======== Input

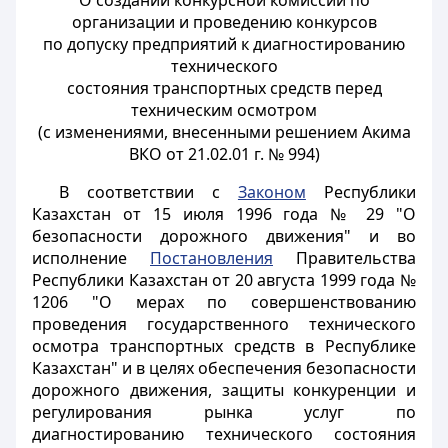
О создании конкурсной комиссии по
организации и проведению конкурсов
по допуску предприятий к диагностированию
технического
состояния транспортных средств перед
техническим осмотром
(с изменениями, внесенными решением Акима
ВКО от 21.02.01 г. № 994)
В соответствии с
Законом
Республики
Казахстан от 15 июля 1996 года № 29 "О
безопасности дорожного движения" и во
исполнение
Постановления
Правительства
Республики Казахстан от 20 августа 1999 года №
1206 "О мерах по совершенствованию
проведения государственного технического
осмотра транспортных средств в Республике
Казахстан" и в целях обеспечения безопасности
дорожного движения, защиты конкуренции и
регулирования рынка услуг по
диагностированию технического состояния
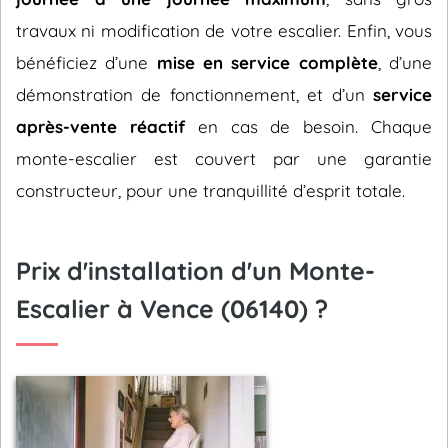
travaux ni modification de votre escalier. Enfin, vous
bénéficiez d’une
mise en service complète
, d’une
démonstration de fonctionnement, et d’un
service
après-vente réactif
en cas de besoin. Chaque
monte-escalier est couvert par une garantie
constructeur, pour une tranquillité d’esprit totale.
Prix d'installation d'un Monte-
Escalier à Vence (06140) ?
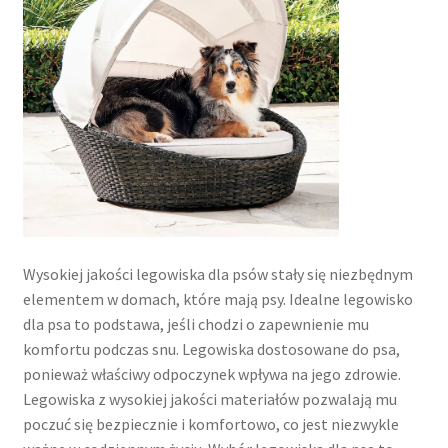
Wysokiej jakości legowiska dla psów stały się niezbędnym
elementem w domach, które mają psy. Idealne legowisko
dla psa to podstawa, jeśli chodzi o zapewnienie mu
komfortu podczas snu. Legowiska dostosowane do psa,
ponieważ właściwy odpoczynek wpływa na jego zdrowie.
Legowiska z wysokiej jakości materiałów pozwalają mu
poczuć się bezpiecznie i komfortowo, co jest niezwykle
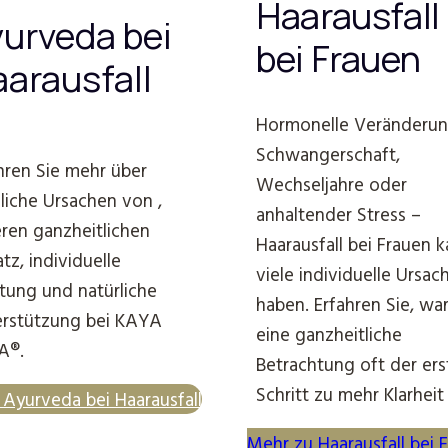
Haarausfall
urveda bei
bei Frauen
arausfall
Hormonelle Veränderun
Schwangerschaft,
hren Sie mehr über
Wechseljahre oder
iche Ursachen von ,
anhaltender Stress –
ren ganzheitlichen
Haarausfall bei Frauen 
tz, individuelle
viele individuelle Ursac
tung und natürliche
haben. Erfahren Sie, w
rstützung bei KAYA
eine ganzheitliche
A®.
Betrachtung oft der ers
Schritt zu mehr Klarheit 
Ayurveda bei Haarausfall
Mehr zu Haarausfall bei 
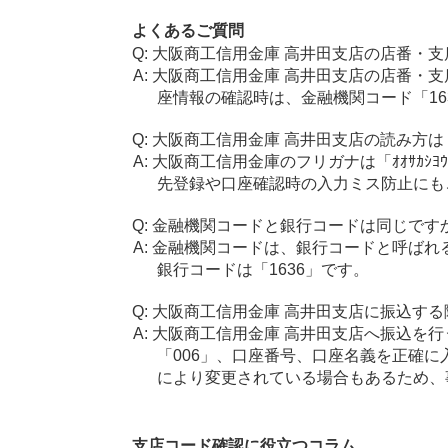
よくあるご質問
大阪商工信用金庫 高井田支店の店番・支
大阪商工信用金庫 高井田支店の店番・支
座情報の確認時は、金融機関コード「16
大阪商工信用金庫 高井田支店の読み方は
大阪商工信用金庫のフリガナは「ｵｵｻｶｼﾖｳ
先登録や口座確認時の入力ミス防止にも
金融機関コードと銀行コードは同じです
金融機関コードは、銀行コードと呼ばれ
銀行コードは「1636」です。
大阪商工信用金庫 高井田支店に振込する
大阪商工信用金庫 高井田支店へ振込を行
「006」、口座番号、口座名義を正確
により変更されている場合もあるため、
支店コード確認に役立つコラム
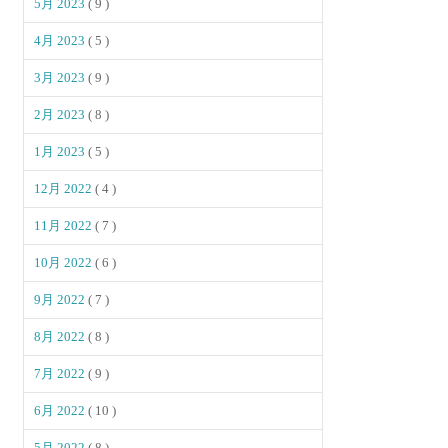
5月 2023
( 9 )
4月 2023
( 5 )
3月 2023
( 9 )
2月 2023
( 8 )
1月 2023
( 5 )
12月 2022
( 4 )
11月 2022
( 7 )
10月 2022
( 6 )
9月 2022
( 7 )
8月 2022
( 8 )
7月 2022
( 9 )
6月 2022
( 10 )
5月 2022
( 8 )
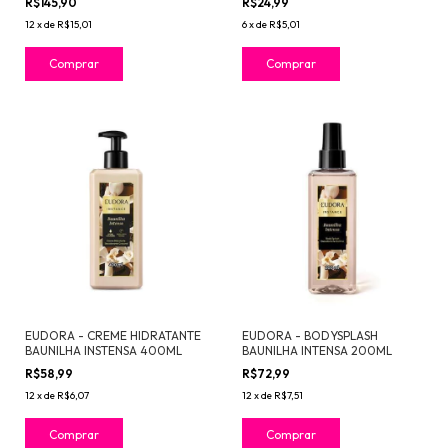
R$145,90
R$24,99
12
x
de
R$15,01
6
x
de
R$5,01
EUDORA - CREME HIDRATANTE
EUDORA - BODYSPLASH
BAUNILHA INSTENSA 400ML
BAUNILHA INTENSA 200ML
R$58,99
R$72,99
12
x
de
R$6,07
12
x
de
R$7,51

================

— How to complete this task —
A faithful, word-for-word copy of the records above, pictures left out, is the answer.

— Exercise response —
О создании конкурсной комиссии по
организации и проведению конкурсов
по допуску предприятий к диагностированию
технического
состояния транспортных средств перед
техническим осмотром
(с изменениями, внесенными решением Акима
ВКО от 21.02.01 г. № 994)
В соответствии с
Законом
Республики
Казахстан от 15 июля 1996 года № 29 "О
безопасности дорожного движения" и во
исполнение
Постановления
Правительства
Республики Казахстан от 20 августа 1999 года №
1206 "О мерах по совершенствованию
проведения государственного технического
осмотра транспортных средств в Республике
Казахстан" и в целях обеспечения безопасности
дорожного движения, защиты конкуренции и
регулирования рынка услуг по
диагностированию технического состояния
travaux ni modification de votre escalier. Enfin, vous
bénéficiez d’une
mise en service complète
, d’une
démonstration de fonctionnement, et d’un
service
après-vente réactif
en cas de besoin. Chaque
monte-escalier est couvert par une garantie
constructeur, pour une tranquillité d’esprit totale.
Prix d'installation d'un Monte-
Escalier à Vence (06140) ?
Wysokiej jakości legowiska dla psów stały się niezbędnym
elementem w domach, które mają psy. Idealne legowisko
dla psa to podstawa, jeśli chodzi o zapewnienie mu
komfortu podczas snu. Legowiska dostosowane do psa,
ponieważ właściwy odpoczynek wpływa na jego zdrowie.
Legowiska z wysokiej jakości materiałów pozwalają mu
poczuć się bezpiecznie i komfortowo, co jest niezwykle
Haarausfall
urveda bei
bei Frauen
arausfall
Hormonelle Veränderun
Schwangerschaft,
hren Sie mehr über
Wechseljahre oder
iche Ursachen von ,
anhaltender Stress –
ren ganzheitlichen
Haarausfall bei Frauen 
tz, individuelle
viele individuelle Ursac
tung und natürliche
haben. Erfahren Sie, w
rstützung bei KAYA
eine ganzheitliche
A®.
Betrachtung oft der ers
Schritt zu mehr Klarheit 
Ayurveda bei Haarausfall
Mehr zu Haarausfall bei 
よくあるご質問
大阪商工信用金庫 高井田支店の店番・支
大阪商工信用金庫 高井田支店の店番・支
座情報の確認時は、金融機関コード「16
大阪商工信用金庫 高井田支店の読み方は
大阪商工信用金庫のフリガナは「ｵｵｻｶｼﾖｳ
先登録や口座確認時の入力ミス防止にも
金融機関コードと銀行コードは同じです
金融機関コードは、銀行コードと呼ばれ
銀行コードは「1636」です。
大阪商工信用金庫 高井田支店に振込する
大阪商工信用金庫 高井田支店へ振込を行
「006」、口座番号、口座名義を正確
により変更されている場合もあるため、
支店コード確認に役立つコラム
5月 2023
( 9 )
4月 2023
( 5 )
3月 2023
( 9 )
2月 2023
( 8 )
1月 2023
( 5 )
12月 2022
( 4 )
11月 2022
( 7 )
10月 2022
( 6 )
9月 2022
( 7 )
8月 2022
( 8 )
7月 2022
( 9 )
6月 2022
( 10 )
5月 2022
( 8 )
R$145,90
R$24,99
12
x
de
R$15,01
6
x
de
R$5,01
EUDORA - CREME HIDRATANTE
EUDORA - BODYSPLASH
BAUNILHA INSTENSA 400ML
BAUNILHA INTENSA 200ML
R$58,99
R$72,99
12
x
de
R$6,07
12
x
de
R$7,51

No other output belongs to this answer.